- [Work instruction]: Transcribe the entries that follow, every word as written, and drop the pictures.

- [Saved entries]:
------------------------------
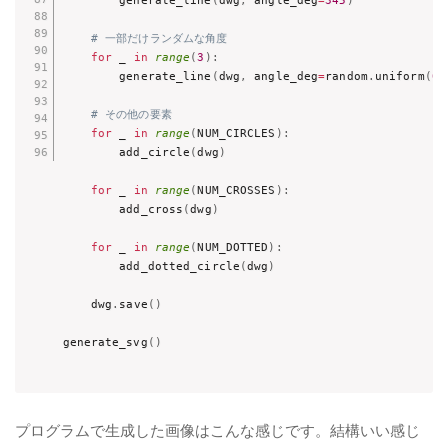
        generate_line
(
dwg
,
 angle_deg
=
345
)
# 一部だけランダムな角度
for
 _ 
in
range
(
3
)
:
        generate_line
(
dwg
,
 angle_deg
=
random
.
uniform
(
0
,
# その他の要素
for
 _ 
in
range
(
NUM_CIRCLES
)
:
        add_circle
(
dwg
)
for
 _ 
in
range
(
NUM_CROSSES
)
:
        add_cross
(
dwg
)
for
 _ 
in
range
(
NUM_DOTTED
)
:
        add_dotted_circle
(
dwg
)
    dwg
.
save
(
)
generate_svg
(
)
プログラムで生成した画像はこんな感じです。結構いい感じ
------------------------------
- [Output for this task]:
        generate_line
(
dwg
,
 angle_deg
=
345
)
# 一部だけランダムな角度
for
 _ 
in
range
(
3
)
:
        generate_line
(
dwg
,
 angle_deg
=
random
.
uniform
(
0
,
# その他の要素
for
 _ 
in
range
(
NUM_CIRCLES
)
:
        add_circle
(
dwg
)
for
 _ 
in
range
(
NUM_CROSSES
)
:
        add_cross
(
dwg
)
for
 _ 
in
range
(
NUM_DOTTED
)
:
        add_dotted_circle
(
dwg
)
    dwg
.
save
(
)
generate_svg
(
)
プログラムで生成した画像はこんな感じです。結構いい感じ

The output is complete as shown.